Rinse and slice all the veggies into similar sizes. Be sure to dry the veggies so they roast and not steam. Drizzle olive oil over all the vegetables on a baking sheet. It works best to just use your hands to rub the oil in. Then season with salt.
Place the veggies in the oven and bake for 20 minutes. At which point stir and see how they are doing. You want to see a little charing going on. Place back in the oven and check again in about 6 to 8 minute increments. Once the potatoes are soft, remove from the oven and keep warm.

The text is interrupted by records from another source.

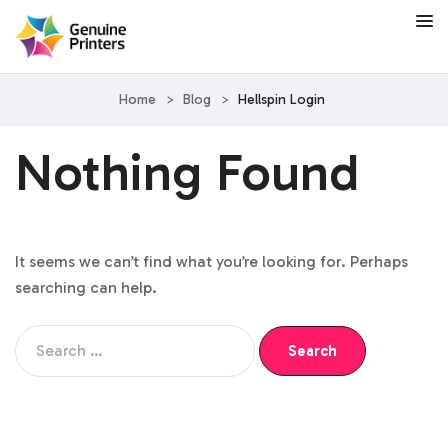
Home
>
Blog
>
Hellspin Login
Nothing Found
It seems we can’t find what you’re looking for. Perhaps
searching can help.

While the veggies are roasting in the oven, pour the balsamic vinegar into a saucepan over medium high heat. Bring to a boil, then reduce heat to simmer for 30 minutes or until reduced by 2/3rd’s and thickened up. Set aside to cool. The reduction will thickens as it cools.
In a small saucepan place the cloves of garlic over medium heat. Remember to leave the skins on the garlic as this will help keep the garlic from burning while it is cooking. Rotate the garlic cloves as they cook to brown up all sides. This can take 10 to 15 minutes. The garlic will become soft when squeezed.

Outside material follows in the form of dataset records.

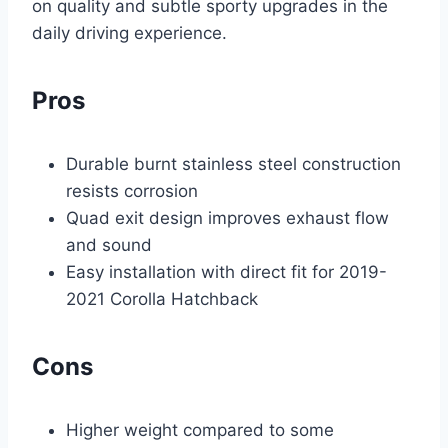
on quality and subtle sporty upgrades in the
daily driving experience.
Pros
Durable burnt stainless steel construction
resists corrosion
Quad exit design improves exhaust flow
and sound
Easy installation with direct fit for 2019-
2021 Corolla Hatchback
Cons
Higher weight compared to some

Once done, place the cloves in a bowl to cool. Then add the walnuts to the pan to toast over medium low. Remember in both cases, the pan is dry, you are not adding any oil to it.
Toss the walnuts as they brown up. This should take between 3 and 5 minutes. When the walnuts are done, pour them into the bowl with the garlic to cool.
Place the basil, parsley, lemon juice, walnuts, garlic (peeled), and salt into a food processor and pulse until broken down. Scrape the sides down frequently to keep the ingredients in the cutting area. Slowly drizzle the olive oil into the sauce until you get a smooth consistency.
Pour the pesto sauce into a saucepan and heat until warm.
To serve, spread pesto sauce on a plate and add the roasted veggies on top. Drizzle a small amount of balsamic reduction overall. This makes a delicious side dish.
Thanks for watching and sharing!
Rockin Robin
P.S. Please help me spread the word about my channel. It's as simple as copying and pasting this link into social media:
#RockinRobinCooks
#vegetable_recipe
#roastedvegetables
Balsamic Roasted Veggie and White Bean Pasta#shorts
Roasted Veggie and White Bean Pasta RecipeBalsamic Roasted VeggieJust one bite of this Pasta and Beans recipe with Balsamic Roasted Veggies and you’ll want to make it all summer long!
For the pasta, I used Delallo’s gluten-free fusilli, the best gluten-free pasta brand out there in my opinion! It has the perfect al dente texture when it’s cooked, it’s so good I use it all the time simply because I like the taste although none of use have issues with gluten. Of course, you could use whole wheat pasta instead if you prefer.
1Balsamic Roasted Veggie and White Bean Pasta/Spicy Delights
2Balsamic Roasted Veggie and White Bean Pasta Recipe/Spicy Delights
3Balsamic Roasted Veggie
4 Roasted Veggie and White Bean Pasta Recipe
5 How to prepare Balsamic Roasted Veggie and White Bean Pasta
6How to make Balsamic Roasted Veggie and White Bean Pasta Recipe
7 Spicy Delights
8Balsamic Roasted Veggie recipe
9 Balsamic Roasted Veggie and White Bean Pasta Recipe/Spicy Delights for Beginners
#balsamicroastedveggie #balsamicrecipe #roastedveggierecipe #veggierecipe #spicydelights#foodie#foodporn#diets#weightloss#balsamicroastedveggierecipe
Slow roasted garlic and tomatoes with olive oil and balsamic glaze on toast with burrata
Slow roasted garlic and tomatoes with olive oil and balsamic glaze on toast with burrata #shorts #toast #tomatoes #garlic #burrata
Balsamic Roasted Veggie and White Bean Pasta Recipe
One bite of this Balsamic Roasted Veggie and White Bean Pasta and you'll want to make it all summer long! It's LOADED with veggies in every bite and finished with pesto and white beans. Roasted zucchini, yellow squash, zucchini, cherry tomatoes, red onion, mushrooms, peppers, and broccoli – SO good, and picky husband approved!